What this task involves
Look below for the line containing "бинонтӕ рапыгъдысты" and the line containing "09/08/2026).", then set down both and every line between them exactly, without pictures.

Stored entries
* * * *

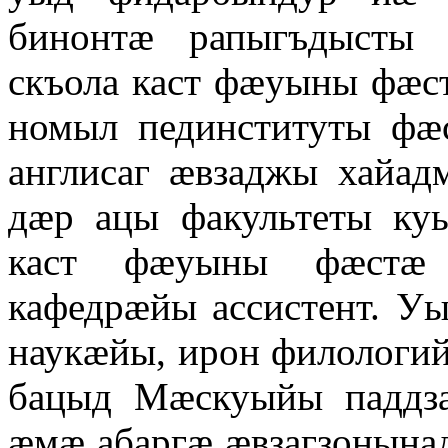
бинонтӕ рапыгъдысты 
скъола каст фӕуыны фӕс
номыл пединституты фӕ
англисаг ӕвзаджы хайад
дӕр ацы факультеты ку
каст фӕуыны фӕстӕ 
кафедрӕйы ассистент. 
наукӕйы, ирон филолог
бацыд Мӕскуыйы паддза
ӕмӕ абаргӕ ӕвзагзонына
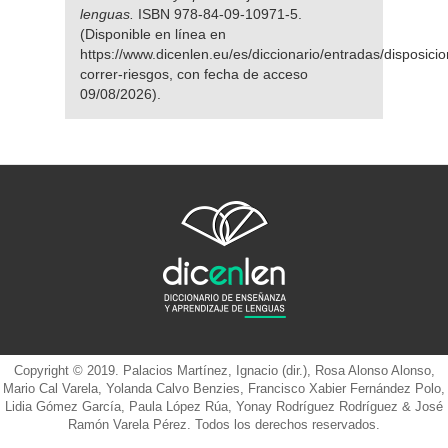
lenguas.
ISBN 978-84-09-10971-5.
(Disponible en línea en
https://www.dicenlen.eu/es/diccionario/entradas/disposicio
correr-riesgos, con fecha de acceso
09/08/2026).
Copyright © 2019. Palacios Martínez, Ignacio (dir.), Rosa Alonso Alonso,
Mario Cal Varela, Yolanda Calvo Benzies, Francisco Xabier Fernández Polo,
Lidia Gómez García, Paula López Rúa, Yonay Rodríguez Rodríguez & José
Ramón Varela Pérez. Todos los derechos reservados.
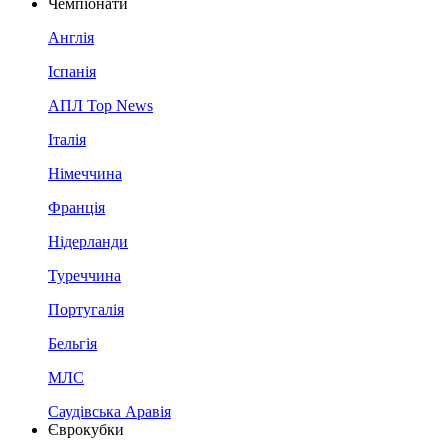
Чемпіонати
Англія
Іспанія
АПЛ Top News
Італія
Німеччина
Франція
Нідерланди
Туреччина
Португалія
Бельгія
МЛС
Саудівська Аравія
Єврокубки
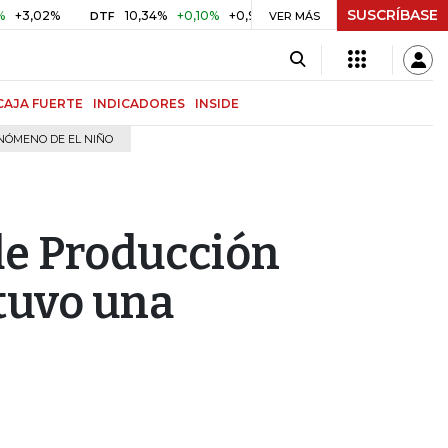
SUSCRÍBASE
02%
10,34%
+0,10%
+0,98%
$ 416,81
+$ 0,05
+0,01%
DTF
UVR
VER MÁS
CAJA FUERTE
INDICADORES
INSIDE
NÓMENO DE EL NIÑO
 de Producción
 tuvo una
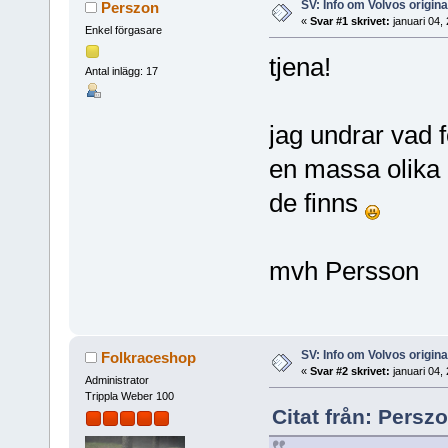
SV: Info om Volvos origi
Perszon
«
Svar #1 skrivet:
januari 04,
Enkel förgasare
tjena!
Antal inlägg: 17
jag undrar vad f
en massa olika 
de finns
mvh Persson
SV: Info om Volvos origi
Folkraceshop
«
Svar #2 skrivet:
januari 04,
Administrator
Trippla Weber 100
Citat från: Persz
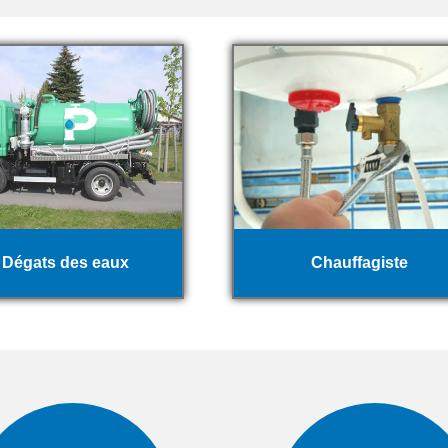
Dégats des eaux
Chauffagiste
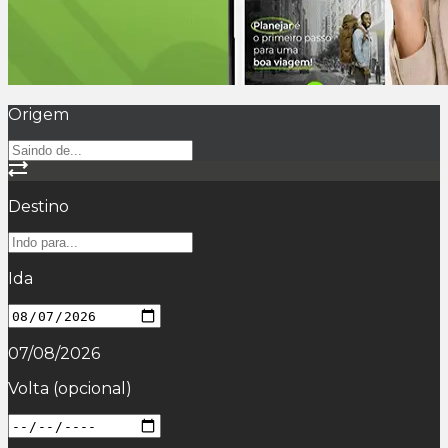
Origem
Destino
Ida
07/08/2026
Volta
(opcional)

* * * *

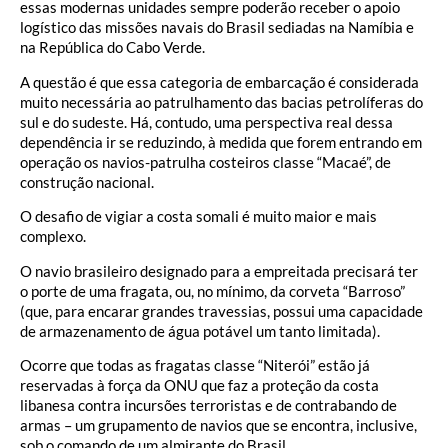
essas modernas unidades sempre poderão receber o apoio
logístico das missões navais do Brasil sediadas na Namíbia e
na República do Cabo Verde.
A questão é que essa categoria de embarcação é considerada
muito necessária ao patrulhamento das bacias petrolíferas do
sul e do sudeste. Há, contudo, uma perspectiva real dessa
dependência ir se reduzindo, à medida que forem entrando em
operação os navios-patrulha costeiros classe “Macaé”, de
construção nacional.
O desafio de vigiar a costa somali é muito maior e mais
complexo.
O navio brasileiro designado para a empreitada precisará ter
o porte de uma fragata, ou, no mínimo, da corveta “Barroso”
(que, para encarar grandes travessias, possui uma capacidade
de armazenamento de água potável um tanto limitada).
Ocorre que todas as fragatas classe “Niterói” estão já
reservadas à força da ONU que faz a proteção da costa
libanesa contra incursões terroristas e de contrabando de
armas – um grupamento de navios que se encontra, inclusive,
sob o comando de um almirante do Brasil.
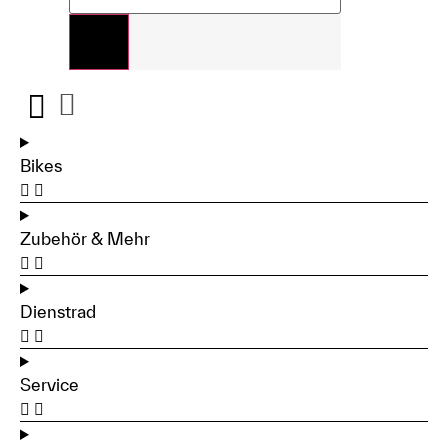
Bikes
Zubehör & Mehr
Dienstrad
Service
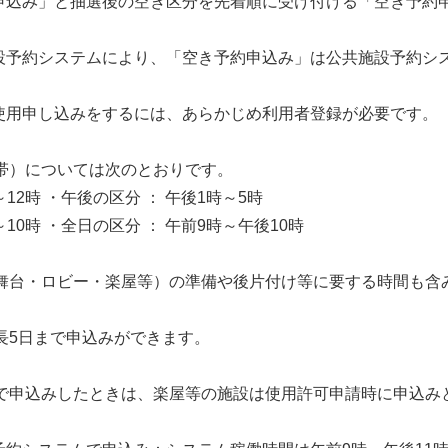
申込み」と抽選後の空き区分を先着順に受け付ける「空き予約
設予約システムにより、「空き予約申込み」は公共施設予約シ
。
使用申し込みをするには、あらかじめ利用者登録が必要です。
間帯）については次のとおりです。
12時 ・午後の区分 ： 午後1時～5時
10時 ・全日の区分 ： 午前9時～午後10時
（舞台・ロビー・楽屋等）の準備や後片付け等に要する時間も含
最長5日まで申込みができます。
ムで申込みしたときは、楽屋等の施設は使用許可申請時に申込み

* * * *

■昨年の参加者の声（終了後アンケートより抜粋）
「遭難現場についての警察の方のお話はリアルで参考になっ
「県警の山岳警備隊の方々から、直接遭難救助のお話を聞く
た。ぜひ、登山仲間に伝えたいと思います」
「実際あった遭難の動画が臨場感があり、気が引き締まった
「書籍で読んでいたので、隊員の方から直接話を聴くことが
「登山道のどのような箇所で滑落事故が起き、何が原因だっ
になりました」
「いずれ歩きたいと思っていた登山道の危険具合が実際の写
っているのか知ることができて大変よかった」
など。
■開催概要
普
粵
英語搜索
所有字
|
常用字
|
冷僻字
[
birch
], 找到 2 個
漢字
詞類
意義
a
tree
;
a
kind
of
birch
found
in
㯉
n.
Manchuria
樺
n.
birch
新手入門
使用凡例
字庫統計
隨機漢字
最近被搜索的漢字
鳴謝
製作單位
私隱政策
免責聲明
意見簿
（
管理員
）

* * * *

Answer space
бинонтӕ рапыгъдысты 
скъола каст фӕуыны фӕс
номыл пединституты фӕ
англисаг ӕвзаджы хайад
дӕр ацы факультеты ку
каст фӕуыны фӕстӕ 
кафедрӕйы ассистент. 
наукӕйы, ирон филолог
бацыд Мӕскуыйы паддза
ӕмӕ абаргӕ ӕвзагзонына
lenguas.
ISBN 978-84-09-10971-5.
(Disponible en línea en
https://www.dicenlen.eu/es/diccionario/entradas/disposicio
correr-riesgos, con fecha de acceso
09/08/2026).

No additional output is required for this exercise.